Satteldorf Kleiner Durchstich mit großer Wirkung

Satteldorf / Harald Zigan 18.07.2018
Eine neue Straße im Industriegebiet von Satteldorf würde die Verkehrsströme entzerren – und dem Bauunternehmen Leonhard Weiss neue Perspektiven für die Zukunft  eröffnen.

Die Schatullen von Satteldorf sind gut gefüllt, und die Kommune kann sich dank der reichlich fließenden Gewerbesteuer in der Wonne der Schuldenfreiheit sonnen. Das liegt auch an Firmen wie Leonhard Weiss: Das Bauunternehmen ist seit dem Jahr 1990 im Industrie- und Gewerbegebiet an der Autobahn ansässig und beschäftigt allein dort rund 2000 von insgesamt 5200 Mitarbeitern. Im Satteldorfer Gemeindeparlament stellten die Geschäftsführer Volker Krauß und Ralf Schmidt die Zukunftspläne der Firma vor.

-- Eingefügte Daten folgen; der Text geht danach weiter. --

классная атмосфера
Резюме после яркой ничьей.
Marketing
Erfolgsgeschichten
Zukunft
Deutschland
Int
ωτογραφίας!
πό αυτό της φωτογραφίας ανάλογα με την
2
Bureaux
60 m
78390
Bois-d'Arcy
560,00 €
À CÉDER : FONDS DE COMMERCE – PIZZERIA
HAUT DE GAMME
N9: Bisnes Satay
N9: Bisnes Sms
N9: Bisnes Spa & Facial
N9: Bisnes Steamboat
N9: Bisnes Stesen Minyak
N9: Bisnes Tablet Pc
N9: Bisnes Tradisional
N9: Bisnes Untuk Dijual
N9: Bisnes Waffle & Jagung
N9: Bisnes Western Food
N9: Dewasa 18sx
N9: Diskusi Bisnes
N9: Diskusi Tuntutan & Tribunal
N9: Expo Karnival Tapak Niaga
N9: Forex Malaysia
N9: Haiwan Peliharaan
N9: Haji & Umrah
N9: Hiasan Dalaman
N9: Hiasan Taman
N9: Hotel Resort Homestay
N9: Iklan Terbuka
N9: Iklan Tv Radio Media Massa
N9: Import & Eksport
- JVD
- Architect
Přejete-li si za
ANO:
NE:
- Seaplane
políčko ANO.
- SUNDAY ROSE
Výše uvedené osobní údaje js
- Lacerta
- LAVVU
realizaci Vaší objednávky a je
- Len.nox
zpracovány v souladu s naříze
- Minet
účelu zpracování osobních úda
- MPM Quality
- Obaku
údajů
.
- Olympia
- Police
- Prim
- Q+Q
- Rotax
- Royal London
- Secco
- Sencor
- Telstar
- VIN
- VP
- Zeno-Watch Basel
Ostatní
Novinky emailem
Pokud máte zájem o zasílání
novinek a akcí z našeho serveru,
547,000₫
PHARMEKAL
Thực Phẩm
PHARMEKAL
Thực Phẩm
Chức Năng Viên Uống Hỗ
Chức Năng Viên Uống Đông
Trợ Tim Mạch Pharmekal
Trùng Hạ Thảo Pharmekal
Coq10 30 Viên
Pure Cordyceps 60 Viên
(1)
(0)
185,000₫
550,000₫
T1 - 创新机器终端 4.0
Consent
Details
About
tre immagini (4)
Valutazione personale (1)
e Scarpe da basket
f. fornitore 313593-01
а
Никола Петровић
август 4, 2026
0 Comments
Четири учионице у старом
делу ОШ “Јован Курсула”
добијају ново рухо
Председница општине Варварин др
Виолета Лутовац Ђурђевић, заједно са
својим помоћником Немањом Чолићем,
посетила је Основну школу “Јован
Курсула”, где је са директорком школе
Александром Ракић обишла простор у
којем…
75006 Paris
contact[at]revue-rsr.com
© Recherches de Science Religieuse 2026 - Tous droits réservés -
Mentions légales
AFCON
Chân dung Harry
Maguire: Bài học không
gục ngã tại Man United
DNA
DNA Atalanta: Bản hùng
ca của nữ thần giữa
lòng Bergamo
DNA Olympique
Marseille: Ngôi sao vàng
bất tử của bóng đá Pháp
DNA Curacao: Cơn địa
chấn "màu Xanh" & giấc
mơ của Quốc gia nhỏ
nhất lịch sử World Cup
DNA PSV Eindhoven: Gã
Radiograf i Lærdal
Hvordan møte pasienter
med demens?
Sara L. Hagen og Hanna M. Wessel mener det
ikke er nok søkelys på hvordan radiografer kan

Der größte Arbeitgeber von Satteldorf „legt ein klares Bekenntnis zum hiesigen Standort ab“, sagte Bürgermeister Kurt Wackler. Für die Kommune steht außer Frage, für die Firma „gute Rahmenbedingungen zu schaffen“ und das Unternehmen „beim weiteren Ausbau zu begleiten.“

Leonhard Weiss spielt auf vielen Feldern in der ersten Liga der deutschen Baubranche und erzielte im Vorjahr einen Umsatz von 1,2 Milliarden Euro. „Wir gehen auch künftig von guten Marktbedingungen aus, wollen aber nicht mit Gewalt, sondern moderat und ertragreich wachsen“, sagte Volker Krauß, Vorsitzender der Geschäftsführung.

Derzeit zieht Leonhard Weiss auf den insgesamt 100.000 Quadratmeter großen Firmenarealen im Satteldorfer Industriegebiet einen neuen Verwaltungsbau mit 720 Arbeitsplätzen mitsamt einer neuen Kantine für die Mitarbeiter hoch. „Bis Ende des Jahres 2019 investieren wir rund 20 Millionen Euro in den Standort Satteldorf“, sagte Ralf Schmidt, geschäftsführender Gesellschafter des Unternehmens.

Bei dieser Summe wird es freilich nicht bleiben. In sieben Jahren wird das anno 1900 in Göppingen gegründete und heute in elf Ländern vertretene Unternehmen 125 Jahre alt. Unter dem Titel „LW 125“ hat Leonhard Weiss ein Konzept für die Zukunft entwickelt – mit ganz konkreten Plänen auch für den Satteldorfer Standort, die Ralf Schmidt dem Kommunalparlament vorstellte.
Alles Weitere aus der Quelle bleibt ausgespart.